Theoretical grounding

Source	Year	Key contribution
Pearl, Causality	2000/2009	Structural causal models, do-calculus, three-rung hierarchy
Elhage et al., “A Mathematical Framework for Transformer Circuits”	2021	Residual stream as causal graph; circuits as sub-graphs
Wang et al., arXiv 2211.00593	2022	First systematic application of activation patching to discover a circuit
Conmy et al., arXiv 2304.14997	2023	ACDC: automated circuit discovery via causal graph pruning

The causal hierarchy in MI

Pearl’s three rungs map directly onto MI methodology. Rung 1 (Association): probing, linear regression, feature visualization — they identify co-variation but cannot establish that intervention changes output. Rung 2 (Intervention): activation patching, mean ablation, resample ablation — they manipulate structural equations and measure consequences. Rung 3 (Counterfactual): causal scrubbing and interchange interventions — they require specifying a complete counterfactual input and verifying the circuit hypothesis predicts the outcome.

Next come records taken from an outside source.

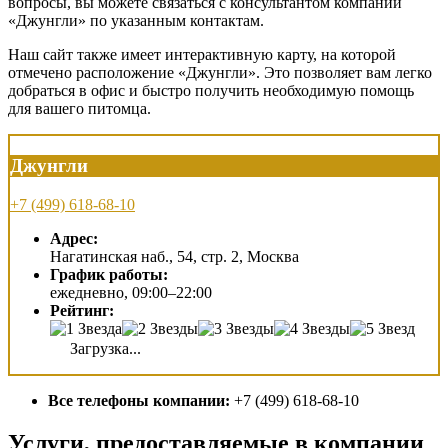
вопросы, вы можете связаться с консультантом компании
«Джунгли» по указанным контактам.
Наш сайт также имеет интерактивную карту, на которой
отмечено расположение «Джунгли». Это позволяет вам легко
добраться в офис и быстро получить необходимую помощь
для вашего питомца.
Джунгли
+7 (499) 618-68-10
Адрес:
Нагатинская наб., 54, стр. 2, Москва
График работы:
ежедневно, 09:00–22:00
Рейтинг:
Загрузка...
Все телефоны компании:
+7 (499) 618-68-10
Услуги, предоставляемые в компании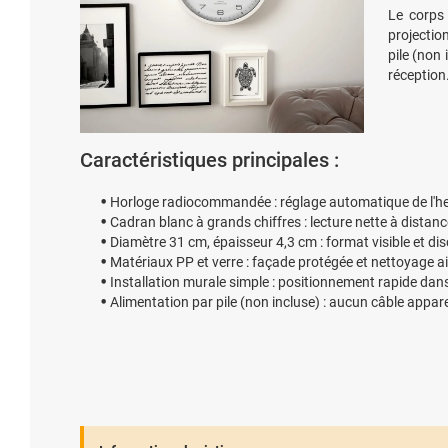
Le corps
projectio
pile (non 
réception
Caractéristiques principales :
Horloge radiocommandée : réglage automatique de l'h
Cadran blanc à grands chiffres : lecture nette à distanc
Diamètre 31 cm, épaisseur 4,3 cm : format visible et di
Matériaux PP et verre : façade protégée et nettoyage a
Installation murale simple : positionnement rapide dan
Alimentation par pile (non incluse) : aucun câble appar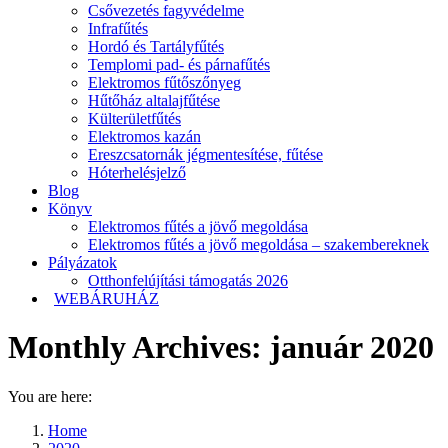
Csővezetés fagyvédelme
Infrafűtés
Hordó és Tartályfűtés
Templomi pad- és párnafűtés
Elektromos fűtőszőnyeg
Hűtőház altalajfűtése
Külterületfűtés
Elektromos kazán
Ereszcsatornák jégmentesítése, fűtése
Hóterhelésjelző
Blog
Könyv
Elektromos fűtés a jövő megoldása
Elektromos fűtés a jövő megoldása – szakembereknek
Pályázatok
Otthonfelújítási támogatás 2026
WEBÁRUHÁZ
Monthly Archives:
január 2020
You are here:
Home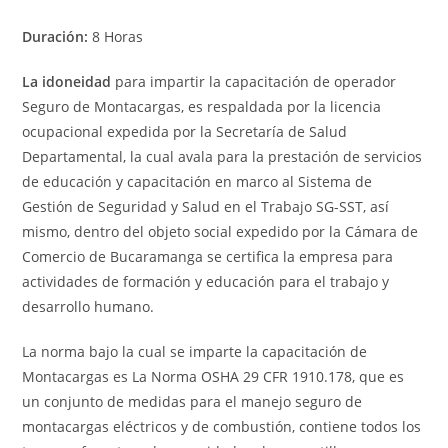
Duración:
8 Horas
La idoneidad
para impartir la capacitación de operador
Seguro de Montacargas, es respaldada por la licencia
ocupacional expedida por la Secretaría de Salud
Departamental, la cual avala para la prestación de servicios
de educación y capacitación en marco al Sistema de
Gestión de Seguridad y Salud en el Trabajo SG-SST, así
mismo, dentro del objeto social expedido por la Cámara de
Comercio de Bucaramanga se certifica la empresa para
actividades de formación y educación para el trabajo y
desarrollo humano.
La norma bajo la cual se imparte la capacitación de
Montacargas es La Norma OSHA 29 CFR 1910.178, que es
un conjunto de medidas para el manejo seguro de
montacargas eléctricos y de combustión, contiene todos los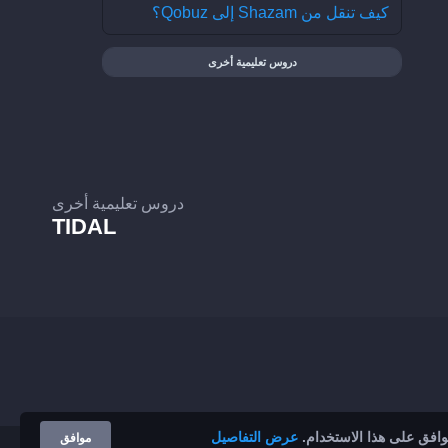
كيف تنقل من Shazam إلى Qobuz؟
دروس تعليمية أخرى
دروس تعليمية أخرى
TIDAL
توافق على هذا الاستخدام.
عرض التفاصيل
موافق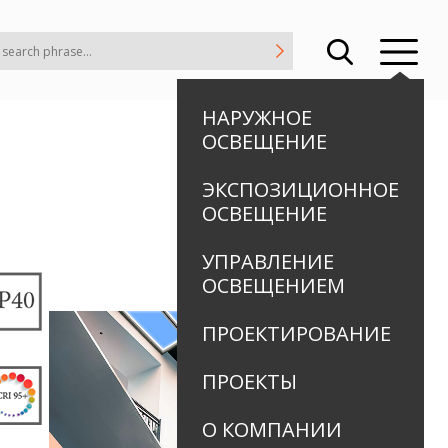
НАРУЖНОЕ
ОСВЕЩЕНИЕ
ЭКСПОЗИЦИОННОЕ
ОСВЕЩЕНИЕ
УПРАВЛЕНИЕ
ОСВЕЩЕНИЕМ
ПРОЕКТИРОВАНИЕ
ПРОЕКТЫ
О КОМПАНИИ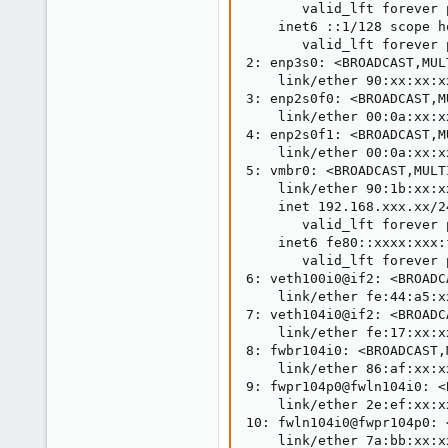
       valid_lft forever 
6
    inet6 ::1/128 scope ho
       valid_lft forever 
32
2: enp3s0: <BROADCAST,MUL
    link/ether 90:xx:xx:x
3: enp2s0f0: <BROADCAST,M
    link/ether 00:0a:xx:x
4: enp2s0f1: <BROADCAST,M
    link/ether 00:0a:xx:x
5: vmbr0: <BROADCAST,MULT
    link/ether 90:1b:xx:x
    inet 192.168.xxx.xx/2
       valid_lft forever 
    inet6 fe80::xxxx:xxx:
       valid_lft forever 
6: veth100i0@if2: <BROADC
    link/ether fe:44:a5:x
7: veth104i0@if2: <BROADC
    link/ether fe:17:xx:x
8: fwbr104i0: <BROADCAST,
    link/ether 86:af:xx:x
9: fwpr104p0@fwln104i0: <
    link/ether 2e:ef:xx:x
10: fwln104i0@fwpr104p0: 
    link/ether 7a:bb:xx:x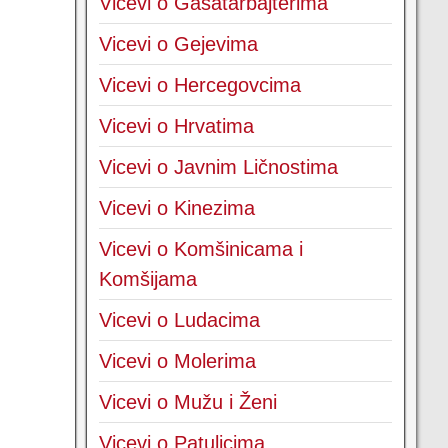
Vicevi o Gasatarbajterima
Vicevi o Gejevima
Vicevi o Hercegovcima
Vicevi o Hrvatima
Vicevi o Javnim Ličnostima
Vicevi o Kinezima
Vicevi o Komšinicama i
Komšijama
Vicevi o Ludacima
Vicevi o Molerima
Vicevi o Mužu i Ženi
Vicevi o Patuljcima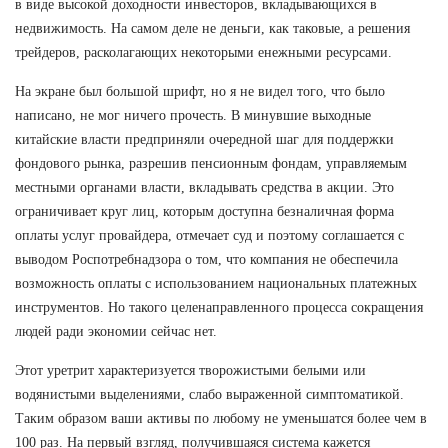
в виде высокой доходности инвесторов, вкладывающихся в
недвижимость. На самом деле не деньги, как таковые, а решения
трейдеров, расколагающих некоторыми енежными ресурсами.
На экране был большой шрифт, но я не видел того, что было
написано, не мог ничего прочесть. В минувшие выходные
китайские власти предприняли очередной шаг для поддержки
фондового рынка, разрешив пенсионным фондам, управляемым
местными органами власти, вкладывать средства в акции. Это
ограничивает круг лиц, которым доступна безналичная форма
оплаты услуг провайдера, отмечает суд и поэтому соглашается с
выводом Роспотребнадзора о том, что компания не обеспечила
возможность оплаты с использованием национальных платежных
инструментов. Но такого целенаправленного процесса сокращения
людей ради экономии сейчас нет.
Этот уретрит характеризуется творожистыми белыми или
водянистыми выделениями, слабо выраженной симптоматикой.
Таким образом ваши активы по любому не уменьшатся более чем в
100 раз. На первый взгляд, получившаяся система кажется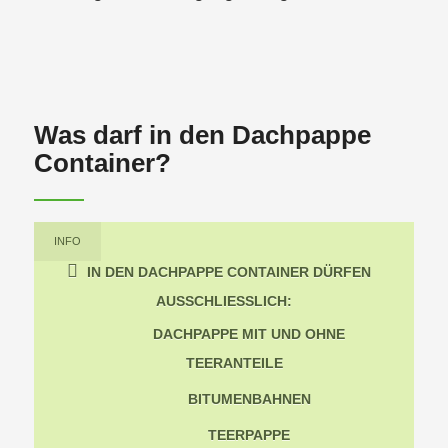
Was darf in den Dachpappe
Container?
INFO
IN DEN DACHPAPPE CONTAINER DÜRFEN
AUSSCHLIESSLICH:
DACHPAPPE MIT UND OHNE
TEERANTEILE
BITUMENBAHNEN
TEERPAPPE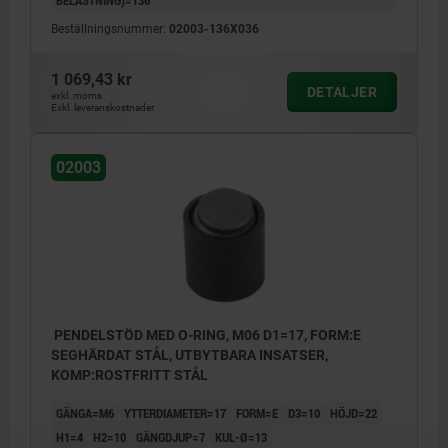
Beställningsnummer:
02003-136X036
1 069,43 kr
DETALJER
exkl. moms
Exkl. leveranskostnader
02003
PENDELSTÖD MED O-RING, M06 D1=17, FORM:E
SEGHÄRDAT STÅL, UTBYTBARA INSATSER,
KOMP:ROSTFRITT STÅL
GÄNGA=M6
YTTERDIAMETER=17
FORM=E
D3=10
HÖJD=22
H1=4
H2=10
GÄNGDJUP=7
KUL-Ø=13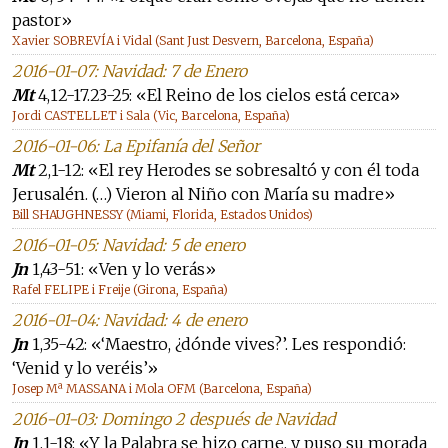
pastor»
Xavier SOBREVÍA i Vidal (Sant Just Desvern, Barcelona, España)
2016-01-07: Navidad: 7 de Enero
Mt
4,12-17.23-25: «El Reino de los cielos está cerca»
Jordi CASTELLET i Sala (Vic, Barcelona, España)
2016-01-06: La Epifanía del Señor
Mt
2,1-12: «El rey Herodes se sobresaltó y con él toda
Jerusalén. (…) Vieron al Niño con María su madre»
Bill SHAUGHNESSY (Miami, Florida, Estados Unidos)
2016-01-05: Navidad: 5 de enero
Jn
1,43-51: «Ven y lo verás»
Rafel FELIPE i Freije (Girona, España)
2016-01-04: Navidad: 4 de enero
Jn
1,35-42: «‘Maestro, ¿dónde vives?’. Les respondió:
‘Venid y lo veréis’»
Josep Mª MASSANA i Mola OFM (Barcelona, España)
2016-01-03: Domingo 2 después de Navidad
Jn
1,1-18: «Y la Palabra se hizo carne, y puso su morada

Most MI work operates on Rung 2. Causal scrubbing targets Rung 3 and is a strictly stronger test: it asks not just whether intervention changes output, but whether it changes output in the way the circuit predicts.

Instruments under A01

C2 — Activation Patching (`02_activation_patching.py`)

For each component ( c ), measures the fraction of the clean-to-corrupted logit-difference gap restored by patching that component’s activation:

[ AP(c) = \frac{LD_{\text{patched at } c} - LD_{\text{corrupted}}}{LD_{\text{clean}} - LD_{\text{corrupted}}} ]

This is the standard faithfulness numerator from Wang et al. (2022). The intervention is a Rung-2 do-intervention: ( do(X_c = x_c^{\text{clean}}) ) while the rest of the model runs on corrupted input.

What it establishes: Necessity-oriented attribution — components with high ( AP(c) ) are causally important. The score is ablation-method-dependent (Miller et al. 2024) and prompt-distribution-dependent.

What it does not establish: Sufficiency, specificity without a random baseline, or uniqueness of the component subset.

Usage:

uv run python 02_activation_patching.py --tasks ioi sva --n-prompts 40

C4 — Causal Scrubbing (`04_causal_scrubbing.py`)

Tests a full circuit hypothesis ( H ) under the strict scrubbing criterion. For each node, resamples activations from a compatible input and measures KL divergence from the clean output:

[ CS(H) = \mathbb{E}\left[ D_{\text{KL}}\left( P_{\text{model}}(\cdot \mid x) ;|; P_{\text{scrubbed}}(\cdot \mid x, H) \right) \right] ]

A circuit passing causal scrubbing with low KL is explanatorily complete — every activation that matters is accounted for by the hypothesis.

What it establishes: Sufficiency of the circuit hypothesis at the causal-variable level.

What it does not establish: Uniqueness of the hypothesis or correctness of the named causal variables.